Exercise goal |
Give back, exactly as written, the lines from the first line of the data below through the line with "feel supported and", and omit the pictures.

Data supplied |
---
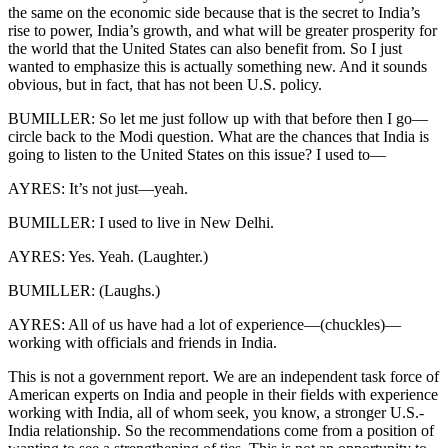
the same on the economic side because that is the secret to India’s
rise to power, India’s growth, and what will be greater prosperity for
the world that the United States can also benefit from. So I just
wanted to emphasize this is actually something new. And it sounds
obvious, but in fact, that has not been U.S. policy.
BUMILLER: So let me just follow up with that before then I go—
circle back to the Modi question. What are the chances that India is
going to listen to the United States on this issue? I used to—
AYRES: It’s not just—yeah.
BUMILLER: I used to live in New Delhi.
AYRES: Yes. Yeah. (Laughter.)
BUMILLER: (Laughs.)
AYRES: All of us have had a lot of experience—(chuckles)—
working with officials and friends in India.
This is not a government report. We are an independent task force of
American experts on India and people in their fields with experience
working with India, all of whom seek, you know, a stronger U.S.-
India relationship. So the recommendations come from a position of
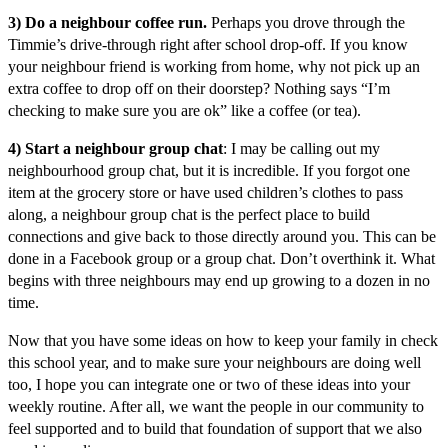
3) Do a neighbour coffee run.
Perhaps you drove through the
Timmie’s drive-through right after school drop-off. If you know
your neighbour friend is working from home, why not pick up an
extra coffee to drop off on their doorstep? Nothing says “I’m
checking to make sure you are ok” like a coffee (or tea).
4) Start a neighbour group chat
: I may be calling out my
neighbourhood group chat, but it is incredible. If you forgot one
item at the grocery store or have used children’s clothes to pass
along, a neighbour group chat is the perfect place to build
connections and give back to those directly around you. This can be
done in a Facebook group or a group chat. Don’t overthink it. What
begins with three neighbours may end up growing to a dozen in no
time.
Now that you have some ideas on how to keep your family in check
this school year, and to make sure your neighbours are doing well
too, I hope you can integrate one or two of these ideas into your
weekly routine. After all, we want the people in our community to
feel supported and to build that foundation of support that we also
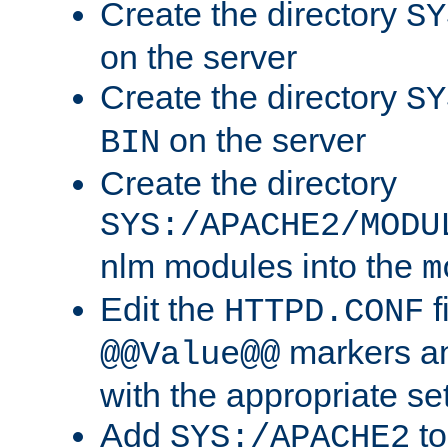
Create the directory
SY
on the server
Create the directory
SY
on the server
BIN
Create the directory
SYS:/APACHE2/MODU
nlm modules into the
m
Edit the
f
HTTPD.CONF
markers an
@@Value@@
with the appropriate se
Add
to
SYS:/APACHE2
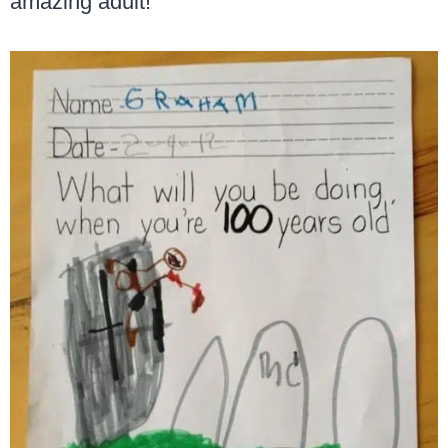
amazing adult!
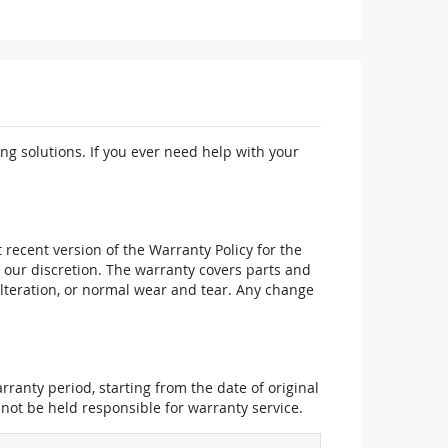
ng solutions. If you ever need help with your
recent version of the Warranty Policy for the
 our discretion. The warranty covers parts and
alteration, or normal wear and tear. Any change
ranty period, starting from the date of original
not be held responsible for warranty service.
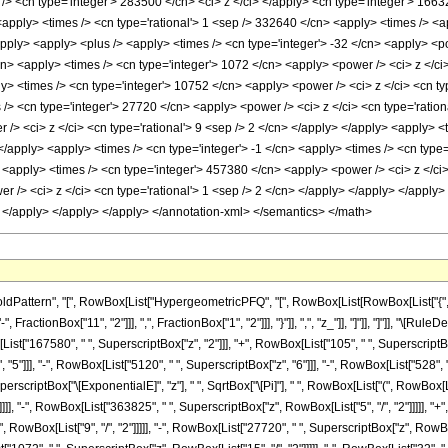
/> <cn type='integer'> 283500 </cn> <ci> z </ci> </apply> <cn type='integer'> 166
 <apply> <times /> <cn type='rational'> 1 <sep /> 332640 </cn> <apply> <times /> <
/apply> <apply> <plus /> <apply> <times /> <cn type='integer'> -32 </cn> <apply> <po
cn> <apply> <times /> <cn type='integer'> 1072 </cn> <apply> <power /> <ci> z </ci
ly> <times /> <cn type='integer'> 10752 </cn> <apply> <power /> <ci> z </ci> <cn ty
 /> <cn type='integer'> 27720 </cn> <apply> <power /> <ci> z </ci> <cn type='ratio
/> <ci> z </ci> <cn type='rational'> 9 <sep /> 2 </cn> </apply> </apply> <apply> <
 </apply> <apply> <times /> <cn type='integer'> -1 </cn> <apply> <times /> <cn type
 <apply> <times /> <cn type='integer'> 457380 </cn> <apply> <power /> <ci> z </ci>
 /> <ci> z </ci> <cn type='rational'> 1 <sep /> 2 </cn> </apply> </apply> </apply> 
> </apply> </apply> </apply> </annotation-xml> </semantics> </math>
ttern", "[", RowBox[List["HypergeometricPFQ", "[", RowBox[List[RowBox[List["{", RowBox
ractionBox["11", "2"]]], ",", FractionBox["1", "2"]]], "}"]], ",", "z_"]], "]"]], "]"]], "
ist["167580", " ", SuperscriptBox["z", "2"]]], "+", RowBox[List["105", " ", SuperscriptBox[
5"]]], "-", RowBox[List["5120", " ", SuperscriptBox["z", "6"]]], "-", RowBox[List["528", " "
scriptBox["\[ExponentialE]", "z"], " ", SqrtBox["\[Pi]"], " ", RowBox[List["(", RowBox[
]]], "-", RowBox[List["363825", " ", SuperscriptBox["z", RowBox[List["5", "/", "2"]]]]], "+"
RowBox[List["9", "/", "2"]]]]], "-", RowBox[List["27720", " ", SuperscriptBox["z", RowBox[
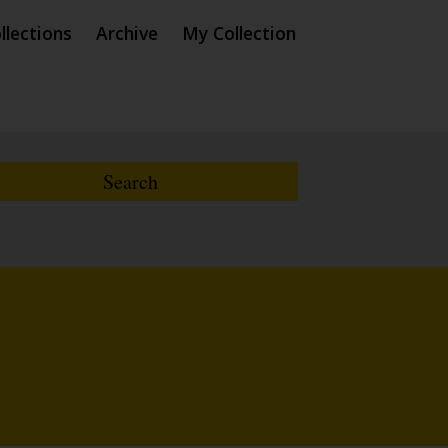
llections
Archive
My Collection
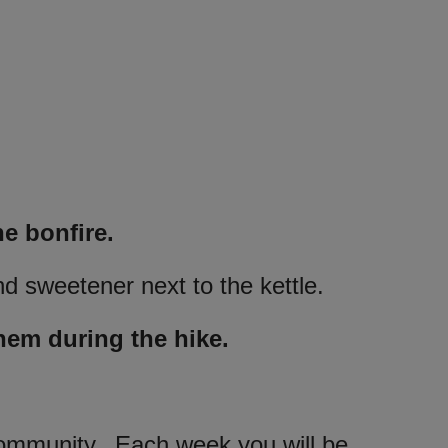
he bonfire.
nd sweetener next to the kettle.
hem during the hike.
 community. Each week you will be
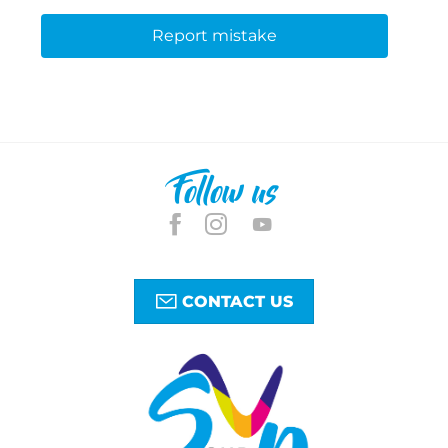
Report mistake
Follow us
CONTACT US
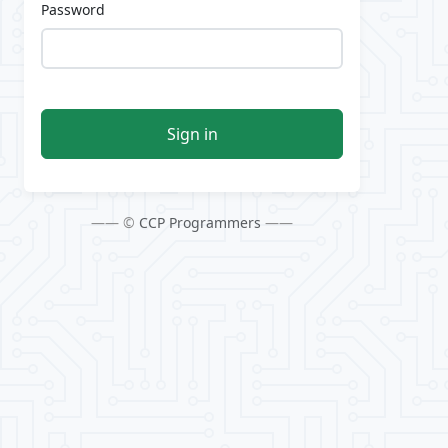
Password
Sign in
—— ©
CCP Programmers
——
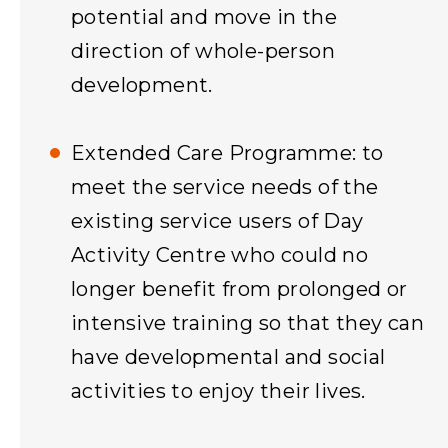
potential and move in the
direction of whole-person
development.
Extended Care Programme: to
meet the service needs of the
existing service users of Day
Activity Centre who could no
longer benefit from prolonged or
intensive training so that they can
have developmental and social
activities to enjoy their lives.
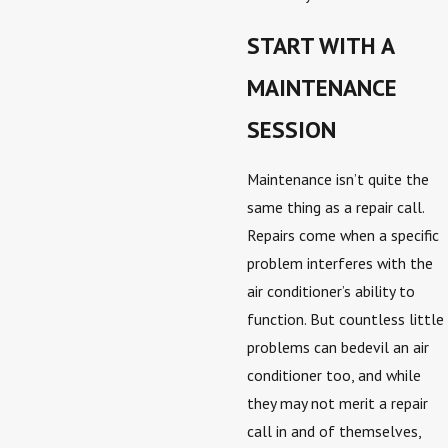
START WITH A
MAINTENANCE
SESSION
Maintenance isn’t quite the
same thing as a repair call.
Repairs come when a specific
problem interferes with the
air conditioner’s ability to
function. But countless little
problems can bedevil an air
conditioner too, and while
they may not merit a repair
call in and of themselves,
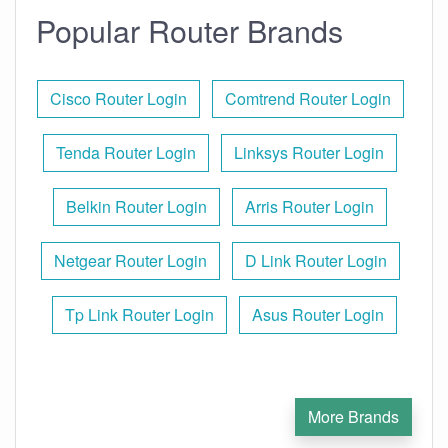
Popular Router Brands
Cisco Router Login
Comtrend Router Login
Tenda Router Login
Linksys Router Login
Belkin Router Login
Arris Router Login
Netgear Router Login
D Link Router Login
Tp Link Router Login
Asus Router Login
More Brands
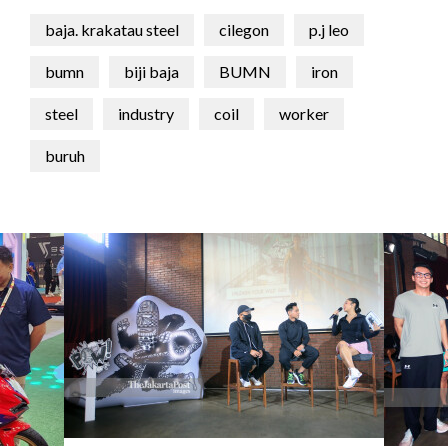
baja. krakatau steel
cilegon
p.j leo
bumn
biji baja
BUMN
iron
steel
industry
coil
worker
buruh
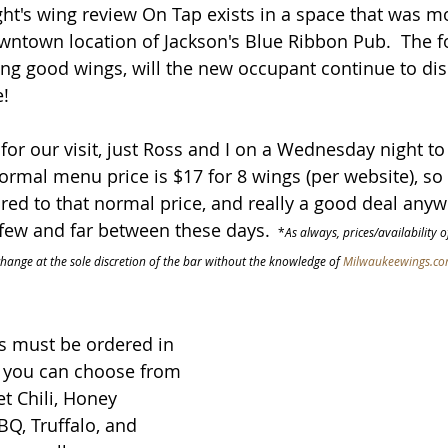
ght's wing review On Tap exists in a space that was mo
wntown location of Jackson's Blue Ribbon Pub.  The f
g good wings, will the new occupant continue to dish
e!
for our visit, just Ross and I on a Wednesday night to 
ormal menu price is $17 for 8 wings (per website), so 
ed to that normal price, and really a good deal anyw
 few and far between these days. 
 *
As always, prices/availability 
change at the sole discretion of the bar without the knowledge of 
Milwaukeewings.c
s must be ordered in 
d you can choose from 
et Chili, Honey 
BQ, Truffalo, and 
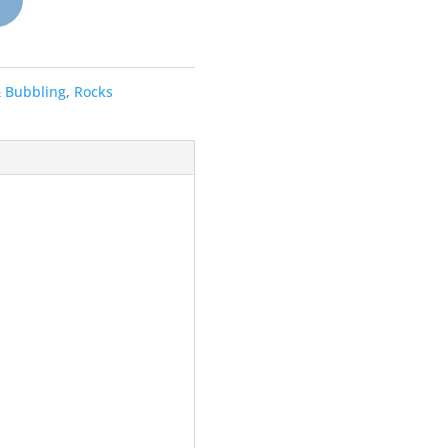
& Bubbling
,
Rocks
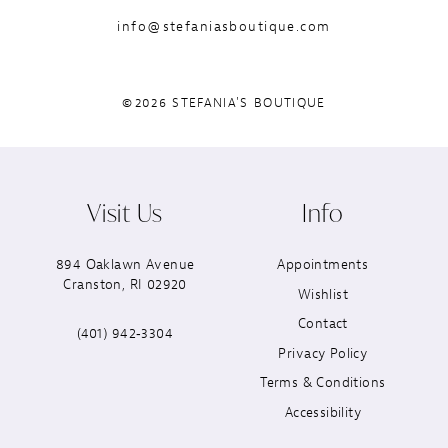
info@stefaniasboutique.com
©2026 STEFANIA'S BOUTIQUE
Visit Us
Info
894 Oaklawn Avenue
Appointments
Cranston, RI 02920
Wishlist
Contact
(401) 942‑3304
Privacy Policy
Terms & Conditions
Accessibility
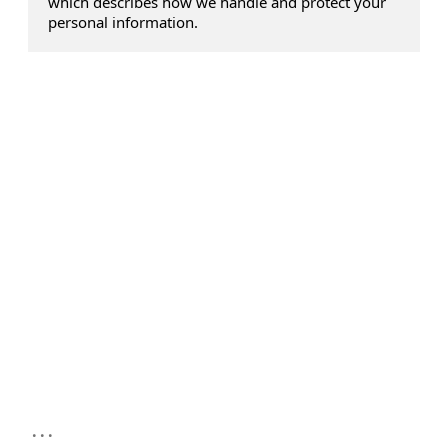
which describes how we handle and protect your
personal information.
...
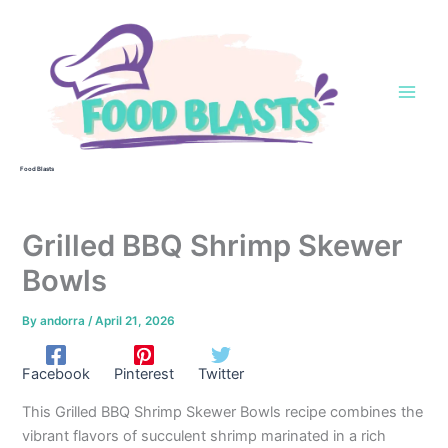
Skip
to
content
Food Blasts
Grilled BBQ Shrimp Skewer
Bowls
By
andorra
/
April 21, 2026
Facebook
Pinterest
Twitter
This Grilled BBQ Shrimp Skewer Bowls recipe combines the
vibrant flavors of succulent shrimp marinated in a rich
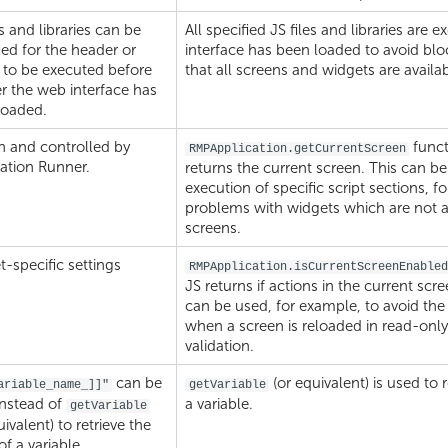
es and libraries can be
All specified JS files and libraries are 
ied for the header or
interface has been loaded to avoid bl
 to be executed before
that all screens and widgets are availab
er the web interface has
loaded.
 and controlled by
funct
RMPApplication.getCurrentScreen
ation Runner.
returns the current screen. This can be
execution of specific script sections, f
problems with widgets which are not av
screens.
-specific settings
RMPApplication.isCurrentScreenEnabled
JS returns if actions in the current scr
can be used, for example, to avoid the
when a screen is reloaded in read-only
validation.
can be
(or equivalent) is used to 
ariable_name_]]"
getVariable
instead of
a variable.
getVariable
uivalent) to retrieve the
of a variable.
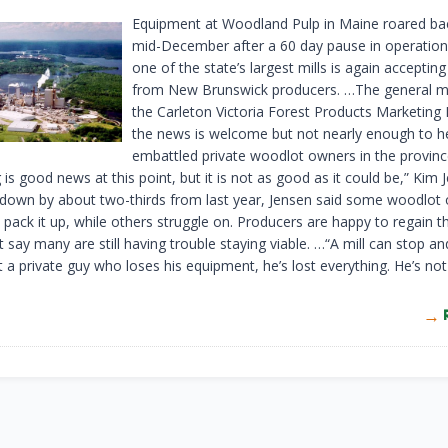
Equipment at Woodland Pulp in Maine roared back
mid-December after a 60 day pause in operatio
one of the state’s largest mills is again accepti
from New Brunswick producers. …The general m
the Carleton Victoria Forest Products Marketing
the news is welcome but not nearly enough to h
embattled private woodlot owners in the provinc
 is good news at this point, but it is not as good as it could be,” Kim 
 down by about two-thirds from last year, Jensen said some woodlot
 pack it up, while others struggle on. Producers are happy to regain t
 say many are still having trouble staying viable. …“A mill can stop an
 a private guy who loses his equipment, he’s lost everything. He’s no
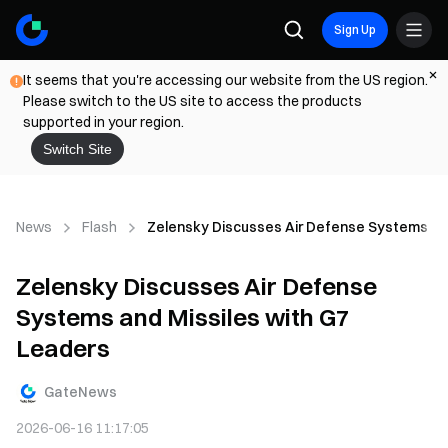
Sign Up
It seems that you're accessing our website from the US region.
Please switch to the US site to access the products
supported in your region.
Switch Site
News
Flash
Zelensky Discusses Air Defense Systems and
Zelensky Discusses Air Defense
Systems and Missiles with G7
Leaders
GateNews
2026-06-16 11:17:05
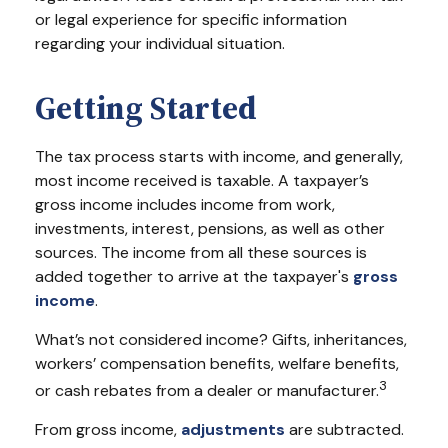
or legal experience for specific information
regarding your individual situation.
Getting Started
The tax process starts with income, and generally,
most income received is taxable. A taxpayer’s
gross income includes income from work,
investments, interest, pensions, as well as other
sources. The income from all these sources is
added together to arrive at the taxpayer's
gross
income
.
What’s not considered income? Gifts, inheritances,
workers’ compensation benefits, welfare benefits,
3
or cash rebates from a dealer or manufacturer.
From gross income,
adjustments
are subtracted.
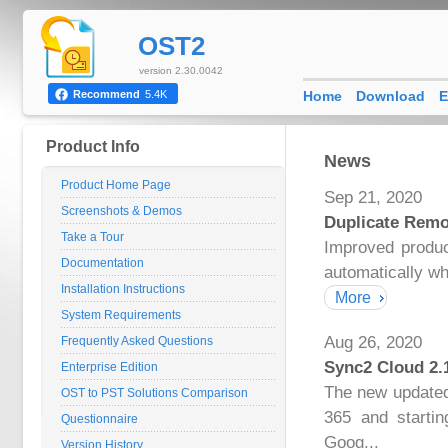
OST2
version 2.30.0042
Home
Download
E
Recommend
5.4K
Product Info
News
Product Home Page
Sep 21, 2020
Screenshots & Demos
Duplicate Remo
Take a Tour
Improved produc
Documentation
automatically wh
Installation Instructions
More
System Requirements
Aug 26, 2020
Frequently Asked Questions
Sync2 Cloud 2.
Enterprise Edition
The new updated 
OST to PST Solutions Comparison
365 and startin
Questionnaire
Goog...
Version History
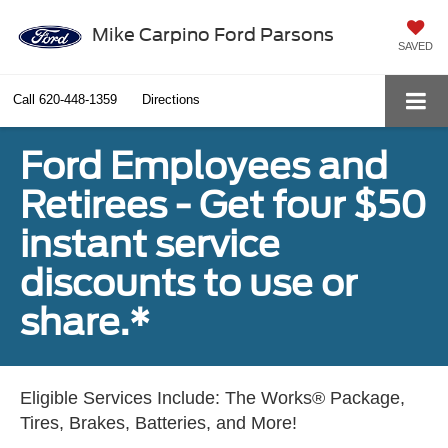
Mike Carpino Ford Parsons
SAVED
Call
620-448-1359
Directions
Ford Employees and
Retirees - Get four $50
instant service
discounts to use or
share.*
Eligible Services Include: The Works® Package,
Tires, Brakes, Batteries, and More!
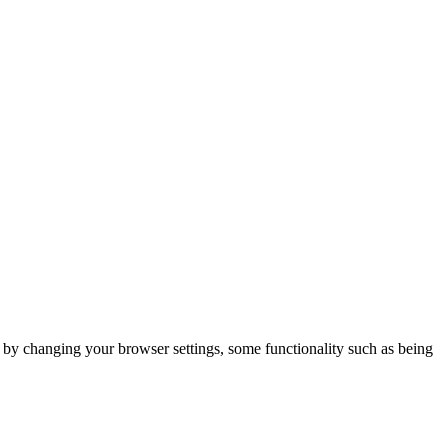
m by changing your browser settings, some functionality such as being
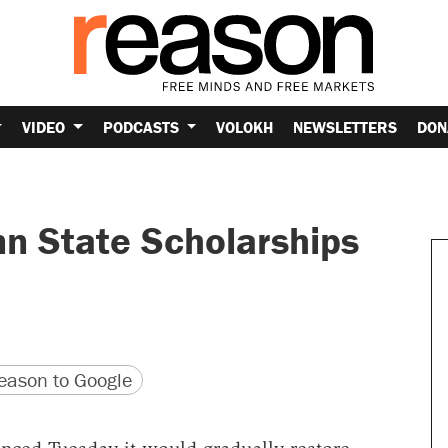
VIDEO
PODCASTS
VOLOKH
NEWSLETTERS
DON
n State Scholarships
version
 URL
ason to Google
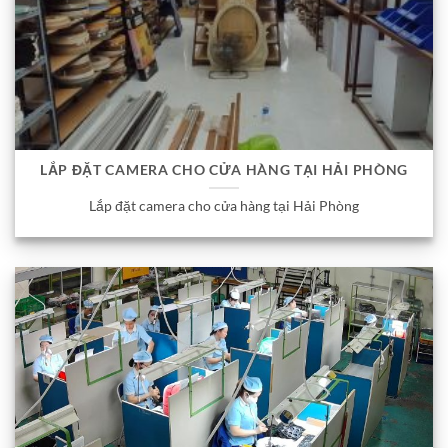
LẮP ĐẶT CAMERA CHO CỬA HÀNG TẠI HẢI PHÒNG
Lắp đặt camera cho cửa hàng tại Hải Phòng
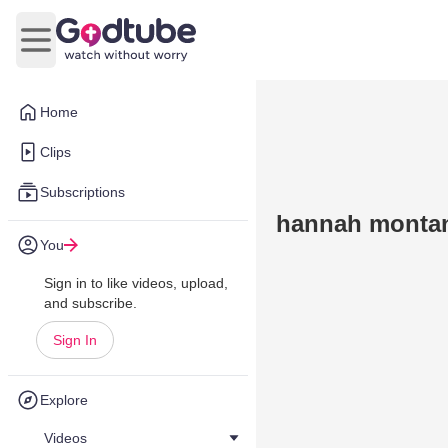
Open main menu
Home
Clips
Subscriptions
hannah montan
You
Sign in to like videos, upload,
and subscribe.
Sign In
Explore
Videos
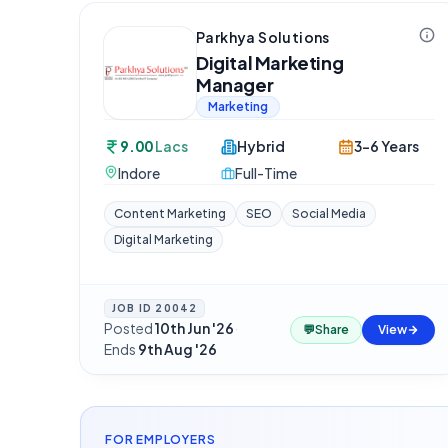
Parkhya Solutions
Digital Marketing
Manager
Marketing
9.00
Lacs
Hybrid
3-6 Years
Indore
Full-Time
Content Marketing
SEO
Social Media
Digital Marketing
JOB ID
20042
Posted
10th Jun '26
·
💬
Share
View
Ends
9th Aug '26
FOR EMPLOYERS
---
Result of this task |
the same on the economic side because that is the secret to India’s
rise to power, India’s growth, and what will be greater prosperity for
the world that the United States can also benefit from. So I just
wanted to emphasize this is actually something new. And it sounds
obvious, but in fact, that has not been U.S. policy.
BUMILLER: So let me just follow up with that before then I go—
circle back to the Modi question. What are the chances that India is
going to listen to the United States on this issue? I used to—
AYRES: It’s not just—yeah.
BUMILLER: I used to live in New Delhi.
AYRES: Yes. Yeah. (Laughter.)
BUMILLER: (Laughs.)
AYRES: All of us have had a lot of experience—(chuckles)—
working with officials and friends in India.
This is not a government report. We are an independent task force of
American experts on India and people in their fields with experience
working with India, all of whom seek, you know, a stronger U.S.-
India relationship. So the recommendations come from a position of
3) Do a neighbour coffee run.
Perhaps you drove through the
Timmie’s drive-through right after school drop-off. If you know
your neighbour friend is working from home, why not pick up an
extra coffee to drop off on their doorstep? Nothing says “I’m
checking to make sure you are ok” like a coffee (or tea).
4) Start a neighbour group chat
: I may be calling out my
neighbourhood group chat, but it is incredible. If you forgot one
item at the grocery store or have used children’s clothes to pass
along, a neighbour group chat is the perfect place to build
connections and give back to those directly around you. This can be
done in a Facebook group or a group chat. Don’t overthink it. What
begins with three neighbours may end up growing to a dozen in no
time.
Now that you have some ideas on how to keep your family in check
this school year, and to make sure your neighbours are doing well
too, I hope you can integrate one or two of these ideas into your
weekly routine. After all, we want the people in our community to
feel supported and to build that foundation of support that we also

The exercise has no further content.